Aus diesem Grund ist Schumacher gewarnt. "Ich mache nicht den Fehler und schreibe Coulthard jetzt schon ab. Er ist weiterhin mein Hauptgegner, und das wird auch in den nächsten Rennen so bleiben", sagte der Ferrari-Star: "Es gibt überhaupt keinen Grund dafür, dass wir uns jetzt zurücklehnen. Wir müssen weiter konzentriert arbeiten, die WM wird erst gefeiert, wenn wir rechnerisch nicht einzuholen sind."

Doch die Gesichter in Magny-Cours sprachen Bände.
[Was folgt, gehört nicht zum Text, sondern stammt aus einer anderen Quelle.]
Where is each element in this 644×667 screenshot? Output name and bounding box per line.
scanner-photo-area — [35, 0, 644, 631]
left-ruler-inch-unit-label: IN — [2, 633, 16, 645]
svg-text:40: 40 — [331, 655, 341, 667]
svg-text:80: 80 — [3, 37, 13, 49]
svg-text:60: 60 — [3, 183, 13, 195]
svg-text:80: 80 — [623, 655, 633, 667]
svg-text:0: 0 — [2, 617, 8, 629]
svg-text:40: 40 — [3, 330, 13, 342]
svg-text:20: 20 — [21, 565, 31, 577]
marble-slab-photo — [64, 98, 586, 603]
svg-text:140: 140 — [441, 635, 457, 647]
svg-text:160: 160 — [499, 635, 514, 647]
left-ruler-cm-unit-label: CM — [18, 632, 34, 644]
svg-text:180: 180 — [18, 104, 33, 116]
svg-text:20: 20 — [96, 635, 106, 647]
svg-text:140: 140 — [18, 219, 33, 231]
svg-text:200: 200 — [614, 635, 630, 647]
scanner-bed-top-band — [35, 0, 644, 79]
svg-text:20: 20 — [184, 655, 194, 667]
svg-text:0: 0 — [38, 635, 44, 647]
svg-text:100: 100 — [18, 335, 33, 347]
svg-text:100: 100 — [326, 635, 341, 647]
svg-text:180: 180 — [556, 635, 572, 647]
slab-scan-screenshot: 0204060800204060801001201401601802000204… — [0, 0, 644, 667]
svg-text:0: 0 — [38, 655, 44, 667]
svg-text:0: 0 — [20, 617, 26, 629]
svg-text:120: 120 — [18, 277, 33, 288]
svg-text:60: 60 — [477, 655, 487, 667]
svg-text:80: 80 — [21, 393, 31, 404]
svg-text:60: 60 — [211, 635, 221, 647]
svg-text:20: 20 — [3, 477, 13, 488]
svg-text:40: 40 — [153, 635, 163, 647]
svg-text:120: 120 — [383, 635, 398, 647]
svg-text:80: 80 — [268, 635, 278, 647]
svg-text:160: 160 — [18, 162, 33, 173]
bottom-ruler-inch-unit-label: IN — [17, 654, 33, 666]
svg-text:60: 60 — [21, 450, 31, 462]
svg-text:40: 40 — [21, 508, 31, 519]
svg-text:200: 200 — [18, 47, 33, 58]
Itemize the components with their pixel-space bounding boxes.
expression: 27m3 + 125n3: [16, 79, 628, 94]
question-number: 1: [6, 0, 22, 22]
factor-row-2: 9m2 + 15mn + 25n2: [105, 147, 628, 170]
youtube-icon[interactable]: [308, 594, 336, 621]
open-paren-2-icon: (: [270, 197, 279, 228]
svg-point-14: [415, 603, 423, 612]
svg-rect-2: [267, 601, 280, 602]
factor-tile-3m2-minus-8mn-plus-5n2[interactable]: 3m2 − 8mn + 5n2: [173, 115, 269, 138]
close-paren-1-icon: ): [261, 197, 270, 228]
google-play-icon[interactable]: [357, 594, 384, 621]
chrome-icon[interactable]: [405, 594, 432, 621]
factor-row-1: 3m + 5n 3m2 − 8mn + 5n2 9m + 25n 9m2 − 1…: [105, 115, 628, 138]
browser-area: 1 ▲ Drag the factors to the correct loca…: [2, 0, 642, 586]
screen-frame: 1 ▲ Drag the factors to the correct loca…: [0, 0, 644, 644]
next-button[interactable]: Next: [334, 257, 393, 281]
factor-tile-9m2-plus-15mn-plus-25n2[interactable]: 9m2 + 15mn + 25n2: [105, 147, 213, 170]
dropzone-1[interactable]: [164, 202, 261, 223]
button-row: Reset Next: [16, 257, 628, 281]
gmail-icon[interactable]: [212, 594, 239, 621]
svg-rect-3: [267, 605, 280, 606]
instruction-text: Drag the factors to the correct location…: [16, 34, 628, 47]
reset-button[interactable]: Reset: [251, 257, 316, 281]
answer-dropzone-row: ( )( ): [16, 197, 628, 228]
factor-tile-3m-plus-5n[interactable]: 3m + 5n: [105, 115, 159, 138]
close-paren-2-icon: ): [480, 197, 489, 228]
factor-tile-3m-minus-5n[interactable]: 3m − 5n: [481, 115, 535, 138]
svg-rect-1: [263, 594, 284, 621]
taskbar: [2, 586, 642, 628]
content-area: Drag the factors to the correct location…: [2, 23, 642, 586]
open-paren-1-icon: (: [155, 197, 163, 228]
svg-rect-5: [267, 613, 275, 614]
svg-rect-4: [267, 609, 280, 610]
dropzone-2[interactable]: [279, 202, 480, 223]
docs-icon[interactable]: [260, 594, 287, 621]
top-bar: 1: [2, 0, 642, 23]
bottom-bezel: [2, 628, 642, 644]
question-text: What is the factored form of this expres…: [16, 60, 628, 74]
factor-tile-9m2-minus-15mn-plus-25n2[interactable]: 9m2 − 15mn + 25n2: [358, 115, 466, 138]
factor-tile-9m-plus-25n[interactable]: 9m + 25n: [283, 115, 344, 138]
Während die Schumacher-Brüder Michael und Ralf ausgelassen den zweiten "Doppelsieg" nach Montreal mit Champagner begossen, herrschte im Lager der Mercedes-Silberpfeile Katerstimmung. "Wir müssen den Realitäten ins Auge sehen. Es wird immer schwerer, da mache ich mir nichts vor", meinte Coulthard. Der Schotte hatte in Frankreich eine Siegchance, doch nach einer Zehn-Sekunden-Strafe (zu schnell in der Boxengasse) blieb letztlich nur Platz vier. Mercedes-Sportchef Norbert Haug gestand ein: "Jetzt haben wir nur noch eine Außenseiterchance." Der Schwabe versicherte jedoch, dass die Moral im Team ungebrochen sei: "Wir geben nicht auf und kämpfen weiter." McLaren-Teamchef Ron Dennis übte sich ebenfalls in Durchhalteparolen: "Vorbei ist es erst, wenn nichts mehr geht." Für den früheren Formel-1-Piloten Christian Danner (München) steht indes fest: "Mit Können allein holt Coulthard das nicht mehr auf."